Data records
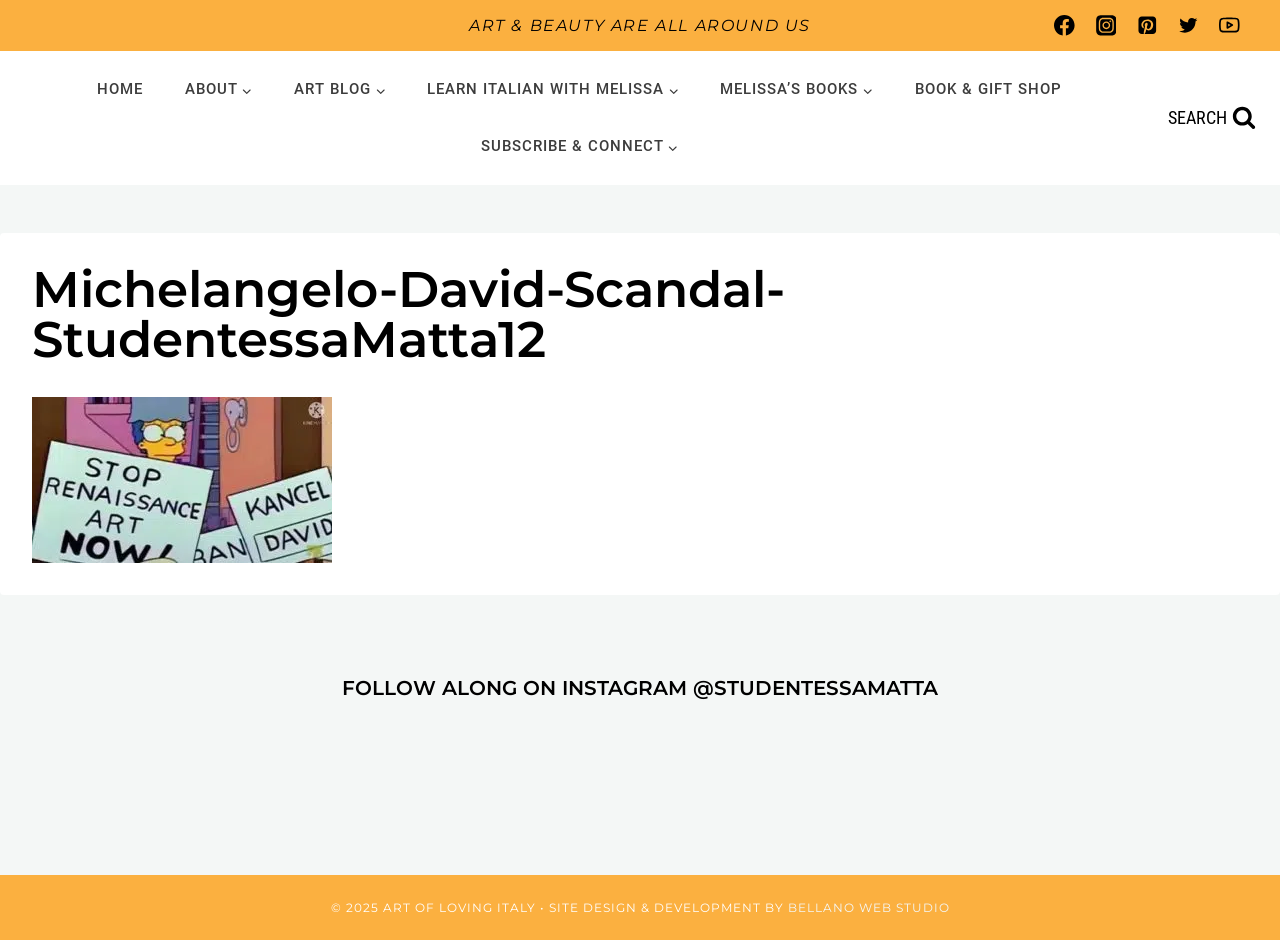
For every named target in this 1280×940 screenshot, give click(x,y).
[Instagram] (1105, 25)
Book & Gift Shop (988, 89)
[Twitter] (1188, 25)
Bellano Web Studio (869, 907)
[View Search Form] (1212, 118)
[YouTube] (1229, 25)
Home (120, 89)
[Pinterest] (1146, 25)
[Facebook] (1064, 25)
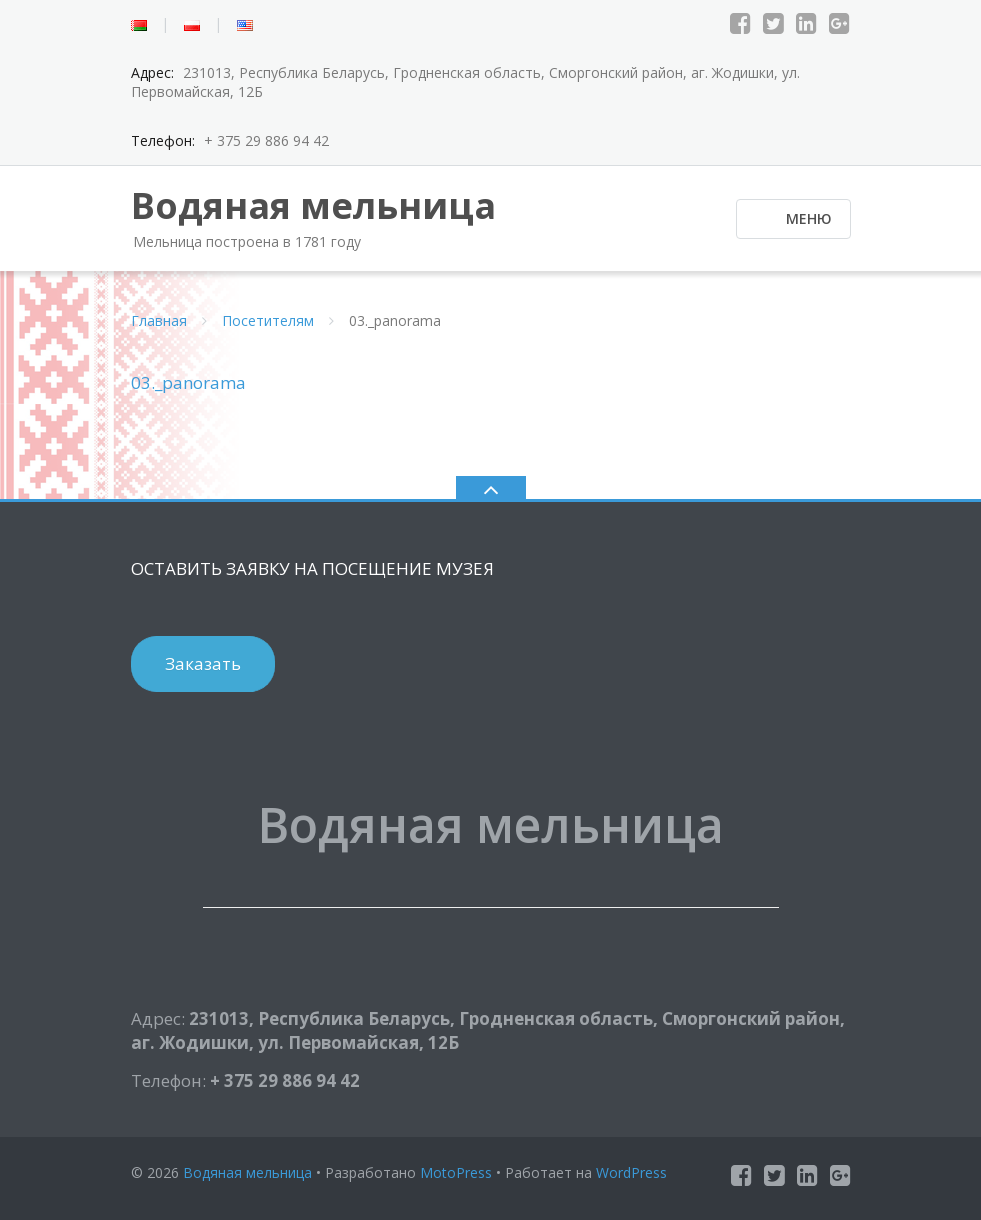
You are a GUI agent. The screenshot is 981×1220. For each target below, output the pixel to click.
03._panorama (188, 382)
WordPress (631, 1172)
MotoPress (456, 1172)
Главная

__Instructions to follow__
Your answer must be the lines from the one containing "Bellano Web Studio (869, 907)" through the last line of the records, both included, written out exactly and without pictures.

__Exercise output__
Bellano Web Studio (869, 907)
[View Search Form] (1212, 118)
[YouTube] (1229, 25)
Home (120, 89)
[Pinterest] (1146, 25)
[Facebook] (1064, 25)
You are a GUI agent. The screenshot is 981×1220. For each target below, output the pixel to click.
03._panorama (188, 382)
WordPress (631, 1172)
MotoPress (456, 1172)
Главная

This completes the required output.